“Heartbreaking.” “Discouraging.” This is how immigration-reform advocates have described the U.S. Supreme Court’s decision—or lackthereof—on the constitutionality of President Obama’s deportation-relief program.
“Across the country, business owners, growers, hotel builders, they were really looking forward to having a stable and legal workforce,” says Ali Noorani, the executive director of the National Immigration Forum, which advocates for comprehensive immigration reform. “Now we’re back to square two.”
Expanding the program to a larger group of undocumented youth, plus many of their parents, could have added up to five million people to the U.S. workforce. Instead, the Supreme Court’s deadlock in Texas v. United States means that a lower court’s decision to halt the program—and the possibility of legal job opportunities for many undocumented workers—still stands.
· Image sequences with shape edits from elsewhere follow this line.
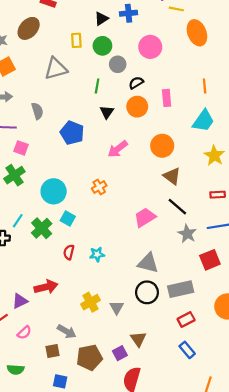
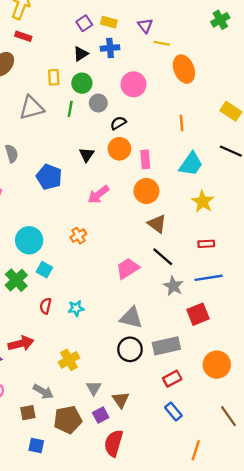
green line: (97, 86) -> (70, 109), moved
orange line: (205, 86) -> (182, 123), moved
pink rectangle: (167, 98) -> (145, 159), moved
gray triangle: (117, 308) -> (94, 388), moved

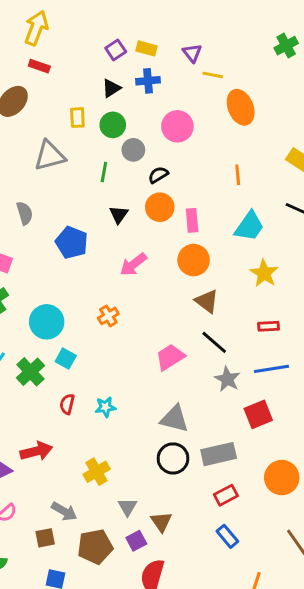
green line: (70, 109) -> (104, 172), moved

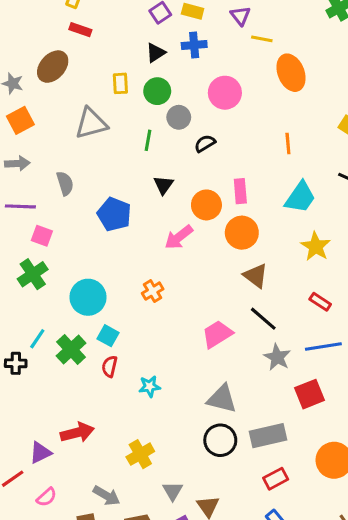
orange circle: (160, 207) -> (206, 205), moved
red rectangle: (269, 326) -> (320, 302), turned 36
red semicircle: (67, 404) -> (110, 366), moved

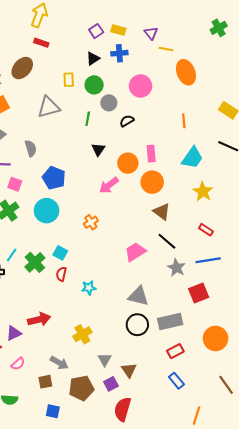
blue pentagon: (114, 214) -> (54, 178), moved
cyan circle: (88, 297) -> (47, 211), moved

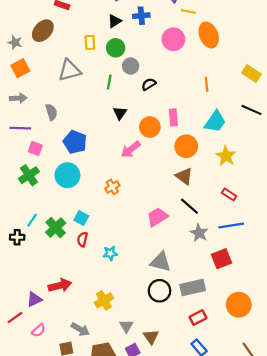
pink circle: (141, 86) -> (173, 39), moved
orange circle: (152, 182) -> (186, 146), moved

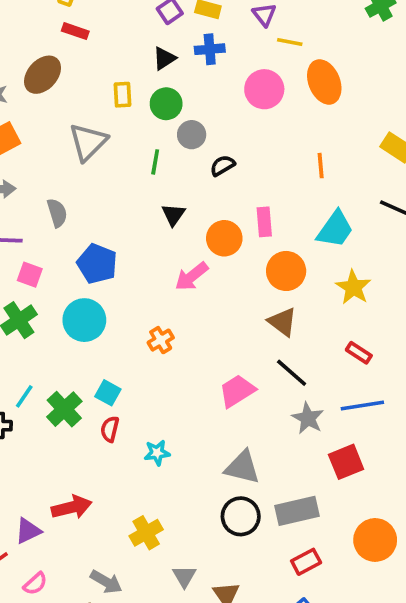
gray triangle: (70, 70) -> (88, 142), turned -30

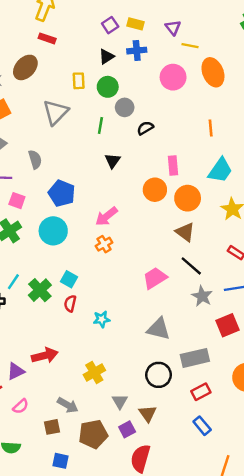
orange circle: (224, 238) -> (155, 190), moved
pink arrow: (192, 276) -> (106, 216), moved
black circle: (241, 516) -> (159, 375), moved

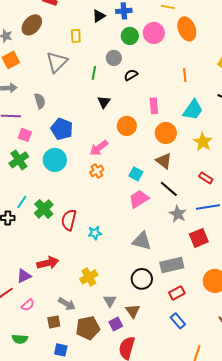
green circle: (108, 87) -> (130, 36), moved
orange circle: (155, 190) -> (127, 126), moved
cyan square: (69, 279) -> (136, 174), moved
red semicircle: (70, 303) -> (69, 220), size x1.5

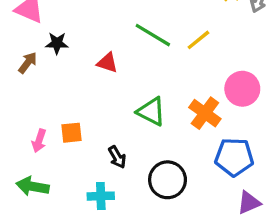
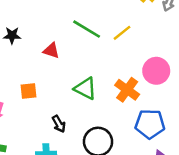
orange square: (72, 133) -> (28, 91), moved

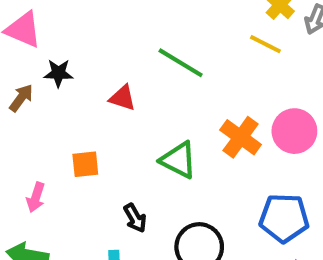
yellow line: (122, 33) -> (265, 44), moved, turned 66
orange cross: (127, 90) -> (241, 137), moved

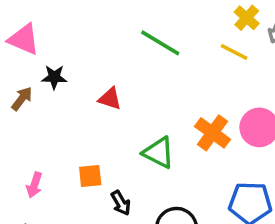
green line: (181, 63) -> (160, 43), moved
orange square: (85, 164) -> (90, 176), moved

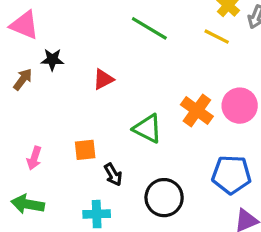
red triangle: (110, 99) -> (103, 79), turned -45

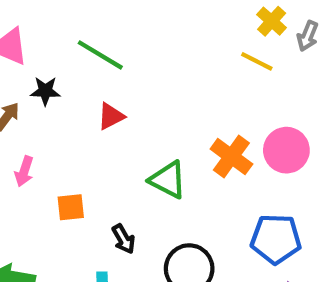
green line: (149, 28) -> (100, 55), moved
orange square: (85, 150) -> (71, 207), moved
pink arrow: (34, 158) -> (24, 171), moved

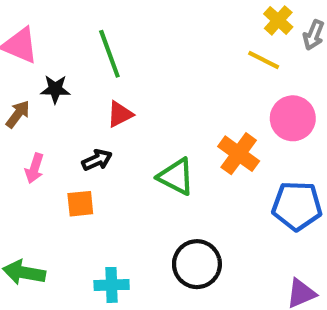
green line: (100, 55) -> (109, 54), turned 39
pink circle: (286, 150) -> (293, 118), moved
black arrow: (124, 239) -> (97, 160), moved, turned -84
blue pentagon: (276, 239) -> (297, 206), moved

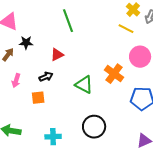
green line: (109, 54) -> (68, 21), moved

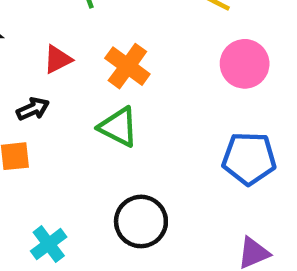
orange cross: (114, 74) -> (127, 66), moved
cyan cross: (53, 137) -> (49, 244), turned -35

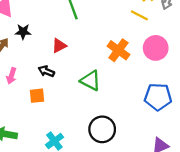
orange cross: (127, 66) -> (118, 50), moved
black arrow: (33, 109) -> (46, 71), turned -133

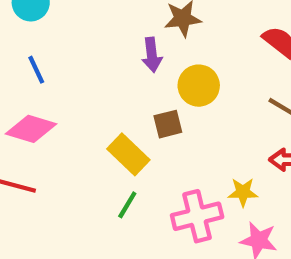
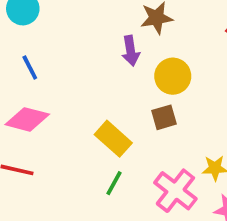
brown square: (168, 124) -> (164, 117), moved
pink cross: (197, 216) -> (175, 191), turned -36

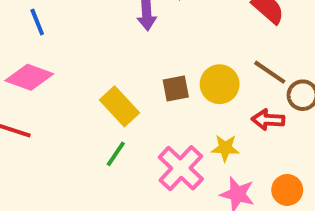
yellow circle: (173, 76) -> (220, 84), moved

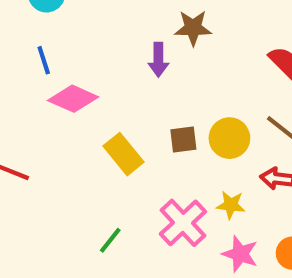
pink diamond: (29, 77) -> (73, 99), moved
green line: (116, 154) -> (110, 240), moved

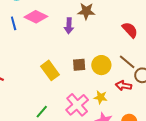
pink diamond: (73, 99) -> (36, 17), moved

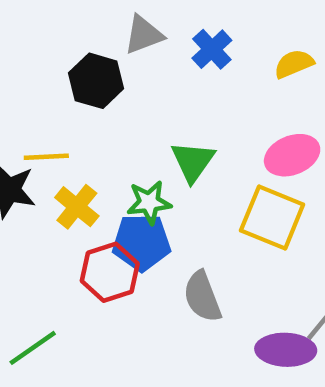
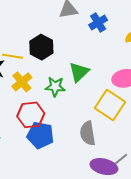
black hexagon: (96, 81) -> (41, 47), moved
blue pentagon: (142, 242) -> (40, 135), moved
gray semicircle: (202, 297) -> (88, 133), moved

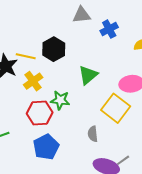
green star: (55, 87) -> (60, 100), moved
gray semicircle: (88, 133) -> (93, 134), size x0.7
blue pentagon: (40, 135) -> (46, 147), moved, turned 30

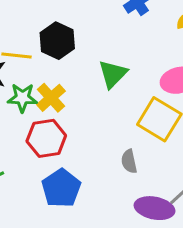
yellow cross: (33, 81) -> (51, 98), moved
green star: (60, 100) -> (22, 98), moved

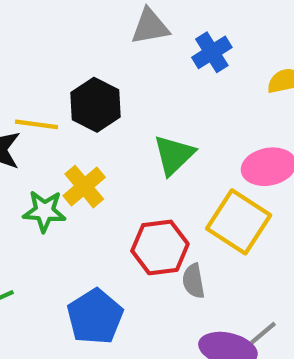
green star: (22, 98) -> (44, 211), moved
red hexagon: (46, 138) -> (160, 247), moved

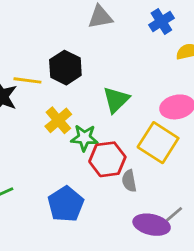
blue cross: (212, 52) -> (161, 22), moved
green star: (44, 211) -> (84, 138), moved

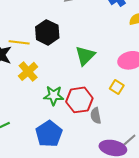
yellow cross: (58, 120) -> (28, 71), moved
green star: (84, 138) -> (54, 96), moved
yellow square: (158, 143) -> (117, 87), size x0.5

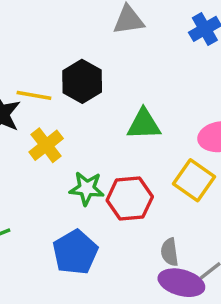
green triangle: (85, 56) -> (144, 124), turned 40
yellow square: (117, 87) -> (194, 180), size x1.6
gray semicircle: (96, 116) -> (170, 252), moved

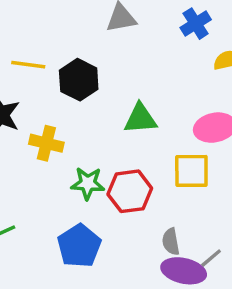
yellow line: (34, 95) -> (28, 65), moved
yellow cross: (46, 145) -> (46, 143), turned -36
yellow square: (194, 180) -> (191, 171), turned -33

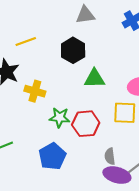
yellow line: (28, 65) -> (26, 41), turned -30
black hexagon: (79, 80) -> (73, 50), moved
Since the ruling, little has been said about the 800,000-plus undocumented youth currently allowed to work under the original 2012 program, known as Deferred Action for Childhood Arrivals, which grants work authorization and deportation protection to certain undocumented immigrants who were brought to the United States as children. President Obama merely said the current injunction wouldn’t apply to those allowed to work under the 2012 program, since the injunction was aimed at the expansion of the program, which he announced in 2014. That expansion would have granted protection to a much larger group of immigrants brought to the U.S. as kids, plus their parents. Now, the future of the program is very much in limbo, depending on who becomes the next president and who that president subsequently nominates to fill the vacant seat on the Supreme Court in the wake of Justice Antonin Scalia’s death.